Variantes estruturais como inserções, deleções, duplicações e inversões foram no passado mais difíceis de seguir experimentalmente, e suas frequências não podem ser medidas com precisão por sequenciamento de ampliação. Aqui nós fornecemos uma técnica simples e econômica, que combina o design do primer triplicado e a eletroferese capilar paralela para seguir as frequências alélicas variantes estruturais ao longo do tempo. Este método foi projetado para complementar o sequenciamento de desfechos na evolução experimental e para retraçar as frequências de alelos emergentes de novo.
Esperamos que este método também beneficie aqueles que trabalham com dados intra-hospedeiros de patógenos. Quem demonstrará o procedimento será Jeanne Hamet, assistente de pesquisa do nosso laboratório. As diferentes etapas dos métodos serão mostradas em um caso em que o alelo derivado resulta de uma inserção de IS10 em um gene bacteriano chamado mutS.
Primeiro projete um par de primers para amplificar um amplicon curto no alelo do tipo selvagem ao redor do local de inserção mutante.

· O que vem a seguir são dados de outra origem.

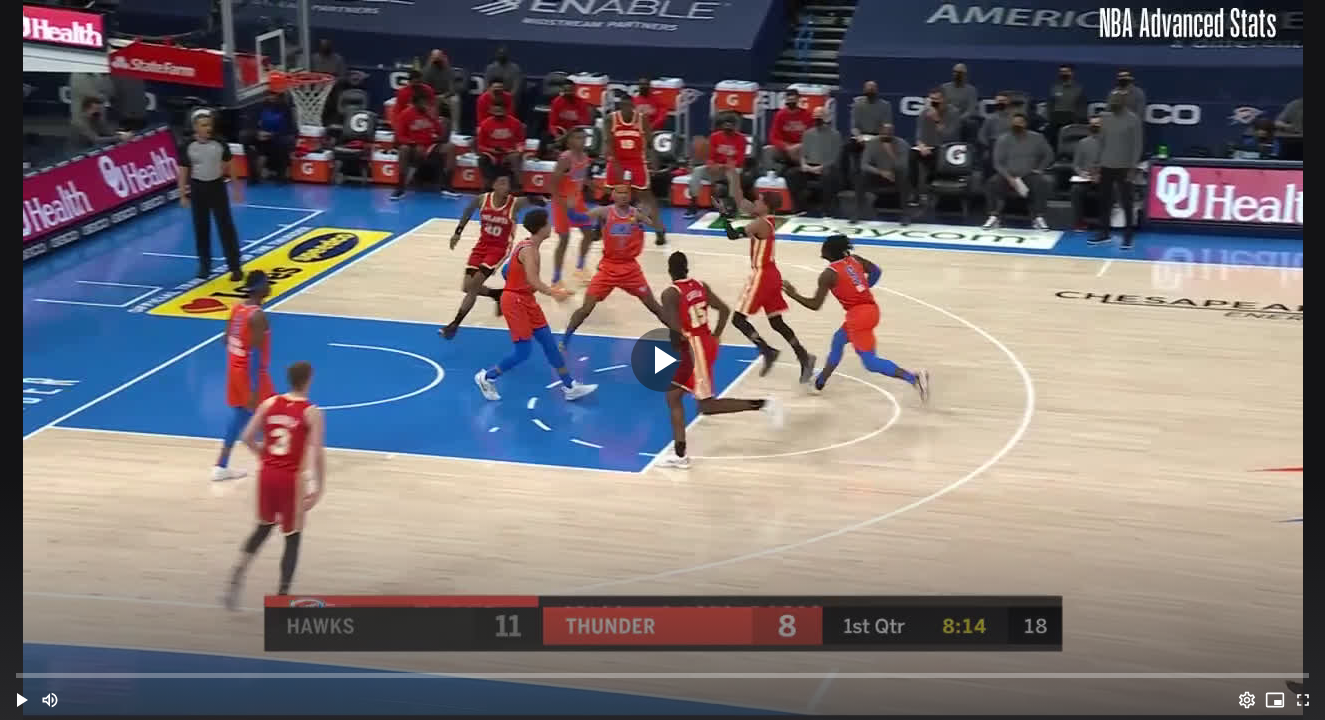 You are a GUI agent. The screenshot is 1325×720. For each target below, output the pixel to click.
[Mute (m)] (50, 700)
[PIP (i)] (1275, 700)
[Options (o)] (1247, 700)
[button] (22, 700)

Projete um terceiro primer forward primer two dentro da sequência de inserção para produzir uma pequena variável de tamanho a partir do amplicon do tipo selvagem. Comece extraindo DNA de culturas de 24 horas de clones de alelos selvagens e mutantes fixos.
Depois de quantificar o DNA, diluir cada extrato de DNA para cinco nanogramas por microlitro com água. Fixe as duas amostras em uma proporção de 50/50. Configure uma reação de 20 microlitros contendo 10 nanogramas de amostra de DNA, primers e mistura mestre de PCR.
Em seguida, separar o produto da PCR por eletroforese, usando um gel de agarose a 2%. A diferença de tamanho entre os amplicons do tipo selvagem e do mutante deve ser verificada no gel. Para obter uma curva de calibração, comece misturando o DNA do tipo selvagem e o DNA mutante em várias proporções.
Diluir os produtos de PCR para 0,1 nanogramas por concentração de microlitro. Para preparar o gel de separação, misture o gel fresco e o corante. Substitua o buffer de entrada.
Coloque o tampão de enxágue na gaveta correta do instrumento de eletroforese capilar paralela. Adicione 22 microlitros do marcador diluente aos poços de uma placa de 96 poços. Agora adicione dois microlitros dos produtos de PCR diluídos a cada poço de amostra.
A um poço, adicione uma escada de tamanho de DNA de um kit de alta sensibilidade, variando de um a 6.000 pares de base de tamanho. Coloque a microplaca no instrumento de eletroforese capilar paralela em execução selecionada no software do instrumento. Analise os resultados utilizando o software de análise de dados.
Primeiro, identifique os picos com base em seu tamanho conhecido. Quantifique cada amplicon para produzir uma curva de calibração. Finalmente, verifique se as quantidades relativas dos dois alelos estão corretamente medidas.
Esta curva de calibração é então usada para calcular a quantidade de variantes estruturais após amplificação por PCR e eletroforese capilar paralela. Estes resultados representativos seguem uma inserção disruptiva no gene mutS. Knockdowns e mutS levam a um fenótipo hipermutador, permitindo que as bactérias apareçam mais mutações do que sua taxa de mutação base.
Usando o método apresentado, a frequência da variante estrutural mutS foi rastreada ao longo de 1000 gerações. Uma trajetória não monotônica do alelo mutante emergente foi revelada. O alelo mutante foi detectado pela primeira vez na geração 680.
O alelo então aumentou rapidamente em frequência, atingindo 67% na geração 713. Este aumento então estagnou, aumentando apenas 10% nas 53 gerações seguintes, para 76% Inesperadamente, a frequência do alelo mutante diminuiu de 76% para 49% ao longo de 13 gerações, após o que aumentou para fixação. Este método beneficiará aqueles que trabalham com evolução experimental.
Esse protocolo permite que o usuário pegue arquivos congelados e explore trajetórias evolutivas que, de outra forma, não são observáveis com dados de sequenciamento de endpoint.